Supplied material:
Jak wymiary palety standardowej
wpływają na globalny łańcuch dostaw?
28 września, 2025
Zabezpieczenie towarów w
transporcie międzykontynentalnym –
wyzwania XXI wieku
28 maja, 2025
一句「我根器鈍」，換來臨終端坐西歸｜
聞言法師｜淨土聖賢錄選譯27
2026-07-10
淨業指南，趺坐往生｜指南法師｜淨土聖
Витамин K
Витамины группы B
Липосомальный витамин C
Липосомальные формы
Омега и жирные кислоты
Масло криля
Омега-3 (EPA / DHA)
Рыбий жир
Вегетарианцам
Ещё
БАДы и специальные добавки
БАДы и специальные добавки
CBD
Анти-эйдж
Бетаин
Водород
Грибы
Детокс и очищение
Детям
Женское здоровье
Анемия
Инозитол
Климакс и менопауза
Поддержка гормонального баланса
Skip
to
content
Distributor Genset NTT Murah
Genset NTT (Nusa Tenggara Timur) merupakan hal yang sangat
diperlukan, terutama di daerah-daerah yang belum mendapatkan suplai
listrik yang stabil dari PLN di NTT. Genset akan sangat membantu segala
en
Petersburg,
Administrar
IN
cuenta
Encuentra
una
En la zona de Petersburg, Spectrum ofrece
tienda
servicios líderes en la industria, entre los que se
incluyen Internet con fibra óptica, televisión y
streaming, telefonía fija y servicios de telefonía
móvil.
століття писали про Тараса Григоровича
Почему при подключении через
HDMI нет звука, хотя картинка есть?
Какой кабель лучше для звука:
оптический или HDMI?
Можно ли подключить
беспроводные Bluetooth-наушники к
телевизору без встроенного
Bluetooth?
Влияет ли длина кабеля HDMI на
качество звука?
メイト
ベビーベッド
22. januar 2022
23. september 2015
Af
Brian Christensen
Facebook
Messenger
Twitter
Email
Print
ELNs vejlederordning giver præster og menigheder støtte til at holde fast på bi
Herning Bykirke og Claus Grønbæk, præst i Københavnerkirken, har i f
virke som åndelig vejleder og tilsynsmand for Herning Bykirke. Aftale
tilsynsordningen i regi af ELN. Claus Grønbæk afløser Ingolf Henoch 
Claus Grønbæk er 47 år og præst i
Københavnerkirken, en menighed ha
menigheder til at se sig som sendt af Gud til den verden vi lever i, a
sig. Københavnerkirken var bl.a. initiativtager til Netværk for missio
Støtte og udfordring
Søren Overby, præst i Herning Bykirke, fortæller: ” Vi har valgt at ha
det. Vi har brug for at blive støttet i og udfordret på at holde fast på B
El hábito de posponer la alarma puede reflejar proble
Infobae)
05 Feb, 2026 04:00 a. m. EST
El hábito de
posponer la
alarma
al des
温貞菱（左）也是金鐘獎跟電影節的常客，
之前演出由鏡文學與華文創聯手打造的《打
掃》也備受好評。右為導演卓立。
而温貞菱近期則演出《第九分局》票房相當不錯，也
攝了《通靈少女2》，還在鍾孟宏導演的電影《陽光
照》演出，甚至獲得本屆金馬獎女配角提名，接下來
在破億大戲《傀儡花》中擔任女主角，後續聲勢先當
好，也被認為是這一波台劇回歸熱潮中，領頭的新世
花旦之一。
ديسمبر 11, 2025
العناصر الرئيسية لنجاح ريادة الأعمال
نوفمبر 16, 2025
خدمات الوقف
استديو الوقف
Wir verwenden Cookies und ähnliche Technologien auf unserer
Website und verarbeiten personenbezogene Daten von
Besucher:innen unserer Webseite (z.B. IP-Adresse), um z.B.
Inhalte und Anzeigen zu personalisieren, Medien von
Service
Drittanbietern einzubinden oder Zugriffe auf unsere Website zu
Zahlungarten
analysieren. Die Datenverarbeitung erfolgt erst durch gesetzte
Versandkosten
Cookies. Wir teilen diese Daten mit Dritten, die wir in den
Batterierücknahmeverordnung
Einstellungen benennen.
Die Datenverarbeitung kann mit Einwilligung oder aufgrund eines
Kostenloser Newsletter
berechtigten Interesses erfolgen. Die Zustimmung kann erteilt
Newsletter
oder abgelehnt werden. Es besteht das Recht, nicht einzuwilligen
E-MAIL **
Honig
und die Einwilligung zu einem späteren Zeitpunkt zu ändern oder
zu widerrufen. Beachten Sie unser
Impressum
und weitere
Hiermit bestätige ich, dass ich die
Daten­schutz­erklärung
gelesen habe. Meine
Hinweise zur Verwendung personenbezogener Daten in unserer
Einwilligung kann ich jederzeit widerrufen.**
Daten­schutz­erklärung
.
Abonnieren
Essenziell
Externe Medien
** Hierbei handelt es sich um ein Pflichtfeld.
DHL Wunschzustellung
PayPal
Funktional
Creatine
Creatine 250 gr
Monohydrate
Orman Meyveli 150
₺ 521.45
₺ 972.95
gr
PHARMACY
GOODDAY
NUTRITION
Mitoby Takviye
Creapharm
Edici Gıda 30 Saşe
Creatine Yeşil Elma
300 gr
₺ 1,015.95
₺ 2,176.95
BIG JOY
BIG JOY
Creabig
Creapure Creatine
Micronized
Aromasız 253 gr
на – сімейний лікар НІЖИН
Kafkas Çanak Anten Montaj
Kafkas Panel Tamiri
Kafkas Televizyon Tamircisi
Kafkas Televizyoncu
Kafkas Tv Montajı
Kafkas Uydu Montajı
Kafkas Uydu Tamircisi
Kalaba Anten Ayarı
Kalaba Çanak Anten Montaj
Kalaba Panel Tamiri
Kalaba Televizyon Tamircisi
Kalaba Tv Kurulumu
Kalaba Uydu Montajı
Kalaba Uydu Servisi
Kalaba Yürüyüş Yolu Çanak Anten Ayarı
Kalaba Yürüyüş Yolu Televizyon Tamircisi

Exercise objective: Look above for the line containing "23. september 2015". Output from there through the line containing "Batterierücknahmeverordnung", exactly and inclusively.

Problem solution:
23. september 2015
Af
Brian Christensen
Facebook
Messenger
Twitter
Email
Print
ELNs vejlederordning giver præster og menigheder støtte til at holde fast på bi
Herning Bykirke og Claus Grønbæk, præst i Københavnerkirken, har i f
virke som åndelig vejleder og tilsynsmand for Herning Bykirke. Aftale
tilsynsordningen i regi af ELN. Claus Grønbæk afløser Ingolf Henoch 
Claus Grønbæk er 47 år og præst i
Københavnerkirken, en menighed ha
menigheder til at se sig som sendt af Gud til den verden vi lever i, a
sig. Københavnerkirken var bl.a. initiativtager til Netværk for missio
Støtte og udfordring
Søren Overby, præst i Herning Bykirke, fortæller: ” Vi har valgt at ha
det. Vi har brug for at blive støttet i og udfordret på at holde fast på B
El hábito de posponer la alarma puede reflejar proble
Infobae)
05 Feb, 2026 04:00 a. m. EST
El hábito de
posponer la
alarma
al des
温貞菱（左）也是金鐘獎跟電影節的常客，
之前演出由鏡文學與華文創聯手打造的《打
掃》也備受好評。右為導演卓立。
而温貞菱近期則演出《第九分局》票房相當不錯，也
攝了《通靈少女2》，還在鍾孟宏導演的電影《陽光
照》演出，甚至獲得本屆金馬獎女配角提名，接下來
在破億大戲《傀儡花》中擔任女主角，後續聲勢先當
好，也被認為是這一波台劇回歸熱潮中，領頭的新世
花旦之一。
ديسمبر 11, 2025
العناصر الرئيسية لنجاح ريادة الأعمال
نوفمبر 16, 2025
خدمات الوقف
استديو الوقف
Wir verwenden Cookies und ähnliche Technologien auf unserer
Website und verarbeiten personenbezogene Daten von
Besucher:innen unserer Webseite (z.B. IP-Adresse), um z.B.
Inhalte und Anzeigen zu personalisieren, Medien von
Service
Drittanbietern einzubinden oder Zugriffe auf unsere Website zu
Zahlungarten
analysieren. Die Datenverarbeitung erfolgt erst durch gesetzte
Versandkosten
Cookies. Wir teilen diese Daten mit Dritten, die wir in den
Batterierücknahmeverordnung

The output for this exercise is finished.